Avec Annie Desrochers

En semaine de 15 h à 18 h

Pourquoi notre système de santé a-t-il du mal à répondre à la pandémie?

Un travailleur de la santé s'apprête à entrer dans une zone chaude d'un hôpital.

Une zone chaude dans un hôpital de Montréal

Photo : Radio-Canada / Ivanoh Demers

Environ la moitié du budget du Québec est consacré à la santé. Or, malgré cet important investissement, le système peine à accueillir les quelque 1400 patients supplémentaires qui ont besoin de soins en raison de la COVID-19. Comment cela se fait-il? Pour André-Pierre Contandriopoulos, professeur émérite à l'École de santé publique de l'Université de Montréal, cela est dû aux décisions prises par le passé.

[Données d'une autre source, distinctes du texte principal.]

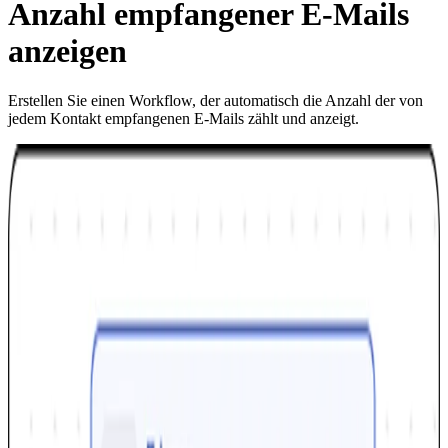
Anzahl empfangener E-Mails
anzeigen
Erstellen Sie einen Workflow, der automatisch die Anzahl der von
jedem Kontakt empfangenen E-Mails zählt und anzeigt.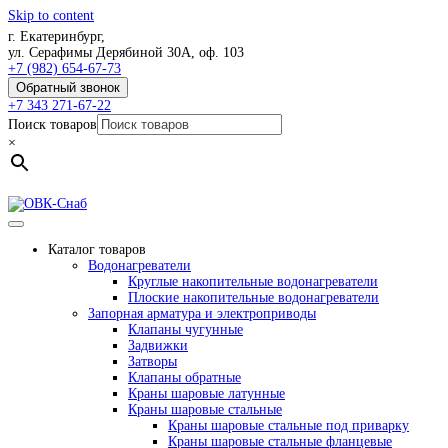
Skip to content
г. Екатеринбург,
ул. Серафимы Дерябиной 30А, оф. 103
+7 (982) 654-67-73
Обратный звонок
+7 343 271-67-22
Поиск товаров
×
Каталог товаров
Водонагреватели
Круглые накопительные водонагреватели
Плоские накопительные водонагреватели
Запорная арматура и электроприводы
Клапаны чугунные
Задвижки
Затворы
Клапаны обратные
Краны шаровые латунные
Краны шаровые стальные
Краны шаровые стальные под приварку
Краны шаровые стальные фланцевые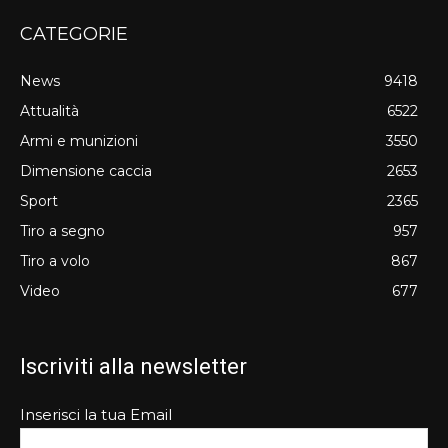
CATEGORIE
News
9418
Attualità
6522
Armi e munizioni
3550
Dimensione caccia
2653
Sport
2365
Tiro a segno
957
Tiro a volo
867
Video
677
Iscriviti alla newsletter
Inserisci la tua Email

Le professeur précise d’entrée de jeu qu’il est normal qu’une importante partie du budget d’un État soit consacrée aux soins de santé, puisqu’ils font partie de la mission principale du gouvernement. Toutefois, un aussi important investissement ne signifie pas nécessairement que le système répond aux attentes : Visiblement, il a beaucoup de mal à y répondre. Il n’est pas assez agile pour s’adapter à de nouvelles situations. Et on peut se demander si ce n’est pas à cause de toute une série de restrictions qui, depuis les années 80, se sont passées dans le système et qui font qu’aujourd’hui il n’a pratiquement plus de marge de manœuvre.

André-Pierre Contandriopoulos croit que les efforts de performance sur lesquels on a mis l’accent au cours des dernières années ont peut-être sapé la capacité du système de santé à répondre aux imprévus.

La pandémie vient aggraver les limites déjà existantes d’un système de santé qui a subi de nombreuses coupes au cours des dernières années.

André-Pierre Contandriopoulos, professeur émérite à l'École de santé publique de l'Université de Montréal

Il rappelle que les urgences débordaient déjà et que les délais pour les opérations étaient déjà longs avant même l’arrivée de la pandémie.

Et à ceux qui prônent une plus grande intégration du secteur privé dans le système de santé, André-Pierre Contadriopoulos affirme qu’il s’agit d’un discours ridicule. Il dit qu’il suffit de regarder les États-Unis pour constater qu’un système mixte coûte plus cher par habitant que celui du Québec, sans être capable de répondre aux besoins de l’ensemble de la population.

André-Pierre Contandriopoulos estime que les solutions pour rendre le système de santé plus flexible sont connues depuis l’échec de la réforme Barrette : une gestion plus décentralisée et des budgets mieux répartis entre les différents groupes de professionnels.